_Data to process_.

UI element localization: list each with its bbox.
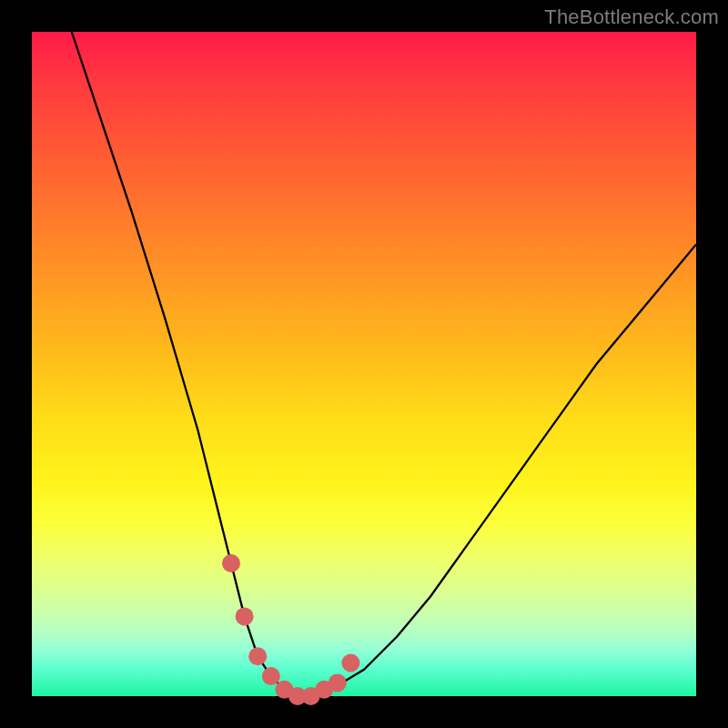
- highlight-marker: [262, 667, 280, 685]
- watermark-text: TheBottleneck.com: [544, 5, 719, 29]
- chart-canvas: TheBottleneck.com: [0, 0, 728, 728]
- curve-svg: [32, 32, 696, 696]
- bottleneck-curve: [72, 32, 696, 696]
- highlight-marker: [236, 607, 254, 625]
- plot-area: [32, 32, 696, 696]
- highlight-marker: [248, 647, 267, 665]
- highlight-marker: [329, 673, 347, 692]
- marker-group: [222, 554, 359, 705]
- highlight-marker: [341, 654, 359, 672]
- highlight-marker: [222, 554, 240, 572]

_Task requirements_.
After removing each picture, print the entries above exactly as they were.

_Worked solution_.
UI element localization: list each with its bbox.
- highlight-marker: [262, 667, 280, 685]
- watermark-text: TheBottleneck.com: [544, 5, 719, 29]
- chart-canvas: TheBottleneck.com: [0, 0, 728, 728]
- curve-svg: [32, 32, 696, 696]
- bottleneck-curve: [72, 32, 696, 696]
- highlight-marker: [236, 607, 254, 625]
- plot-area: [32, 32, 696, 696]
- highlight-marker: [248, 647, 267, 665]
- highlight-marker: [329, 673, 347, 692]
- marker-group: [222, 554, 359, 705]
- highlight-marker: [341, 654, 359, 672]
- highlight-marker: [222, 554, 240, 572]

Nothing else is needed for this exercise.